Re: ET AGI is only a marginal concern

From: Dani Eder (danielravennest@yahoo.com)
Date: Wed Jul 20 2005 - 15:28:37 MDT


Former astrophysics major jumping in here.

The number of galaxies in the universe is much too
small if the inflationary hypothesis is correct.
The _visible portion_ of the universe may be on
the order of 10^11 galaxies, but the total number
would be much larger.

As for number of planets per star, we now know of
about 150 extra-solar planets. The ones we have
found so far suffer from selection bias. One method
of finding them uses shifts in spectral lines of
a star due to the gravity of a planet making the
star move around. When the star moves back and forth
the Doppler effect shifts the wavelength of the
spectral lines. This technique tends to find
close, heavy planets, since they produce larger
shifts.

Another method detects the drop in light from a
star when a planet passes in front of it.
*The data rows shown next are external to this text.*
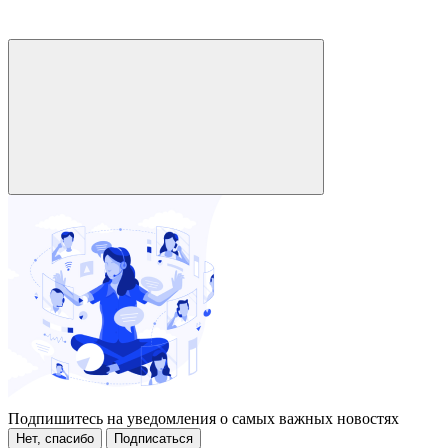
Подпишитесь на уведомления о самых важных новостях
Нет, спасибо
Подписаться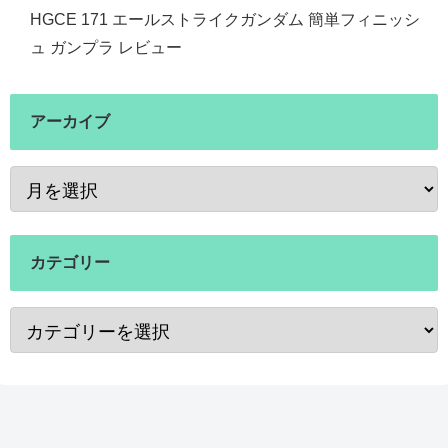
HGCE 171 エールストライクガンダム 簡単フィニッシ
ュ ガンプラ レビュー
アーカイブ
カテゴリー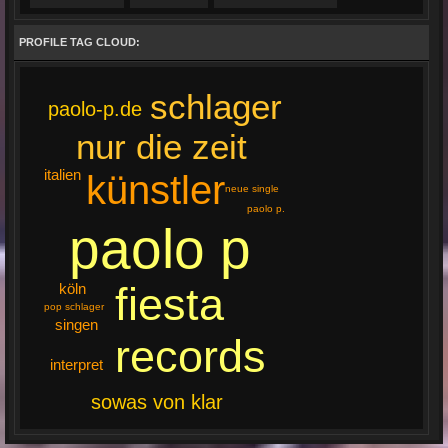
PROFILE TAG CLOUD:
schlager
paolo-p.de
nur die zeit
italien
künstler
neue single
paolo p.
paolo p
fiesta
köln
pop schlager
singen
records
interpret
sowas von klar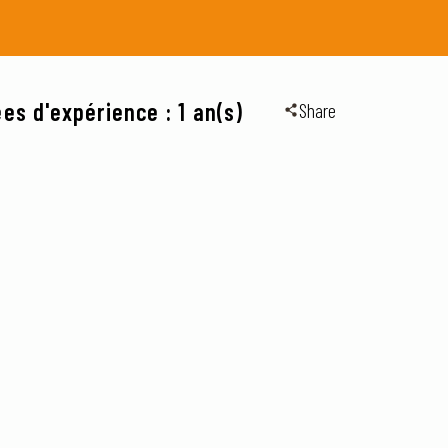
es d'expérience : 1 an(s)
Share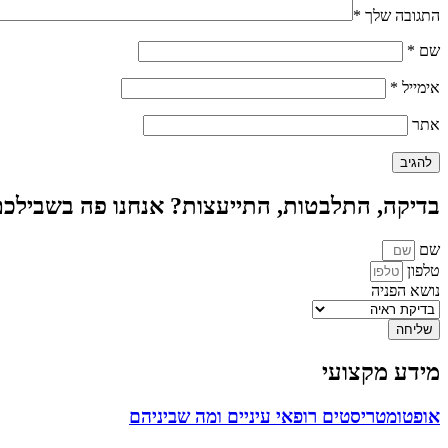
התגובה שלך
*
שם
*
אימייל
*
אתר
בדיקה, התלבטות, התייעצות? אנחנו פה בשבילכ
שם
טלפון
נושא הפניה
שליחה
מידע מקצועי
אופטומטריסטים רופאי עיניים ומה שביניהם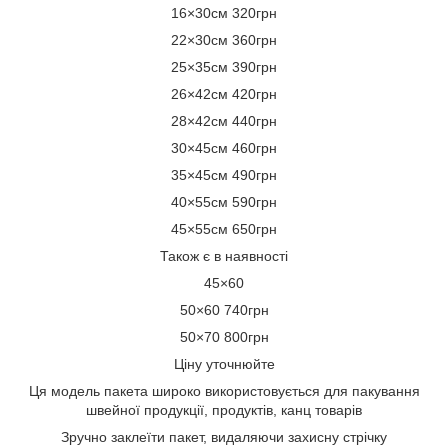
16×30см 320грн
22×30см 360грн
25×35см 390грн
26×42см 420грн
28×42см 440грн
30×45см 460грн
35×45см 490грн
40×55см 590грн
45×55см 650грн
Також є в наявності
45×60
50×60 740грн
50×70 800грн
Ціну уточнюйте
Ця модель пакета широко використовується для пакування
швейної продукції, продуктів, канц товарів
Зручно заклеїти пакет, видаляючи захисну стрічку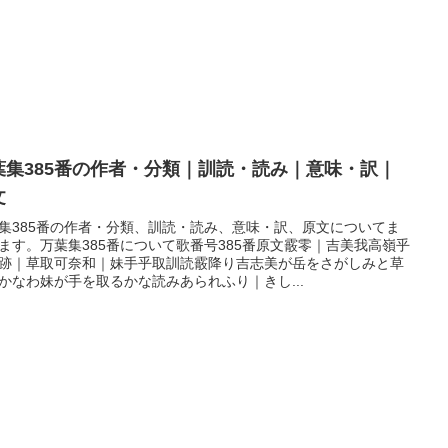
葉集385番の作者・分類｜訓読・読み｜意味・訳｜
文
集385番の作者・分類、訓読・読み、意味・訳、原文についてま
ます。万葉集385番について歌番号385番原文霰零｜吉美我高嶺乎
跡｜草取可奈和｜妹手乎取訓読霰降り吉志美が岳をさがしみと草
かなわ妹が手を取るかな読みあられふり｜きし...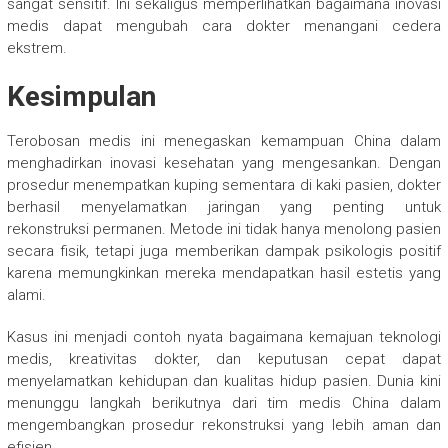
sangat sensitif. Ini sekaligus memperlihatkan bagaimana inovasi
medis dapat mengubah cara dokter menangani cedera
ekstrem.
Kesimpulan
Terobosan medis ini menegaskan kemampuan China dalam
menghadirkan inovasi kesehatan yang mengesankan. Dengan
prosedur menempatkan kuping sementara di kaki pasien, dokter
berhasil menyelamatkan jaringan yang penting untuk
rekonstruksi permanen. Metode ini tidak hanya menolong pasien
secara fisik, tetapi juga memberikan dampak psikologis positif
karena memungkinkan mereka mendapatkan hasil estetis yang
alami.
Kasus ini menjadi contoh nyata bagaimana kemajuan teknologi
medis, kreativitas dokter, dan keputusan cepat dapat
menyelamatkan kehidupan dan kualitas hidup pasien. Dunia kini
menunggu langkah berikutnya dari tim medis China dalam
mengembangkan prosedur rekonstruksi yang lebih aman dan
efisien.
This
method is also biased - towards close, large planets.
Close means the orbit is smaller, and hence more
likely to generate a transit (when a planet passes
in front of the star), and large means a larger
fraction of the star's light is blocked, which is
easier to find.

A rough idea of the number of planets per star should
be predictable from the number of planets found so
far (~150), correcting for the biases in the
observational method, the number of stars observed
so far, and the size-scaling relationship for objects.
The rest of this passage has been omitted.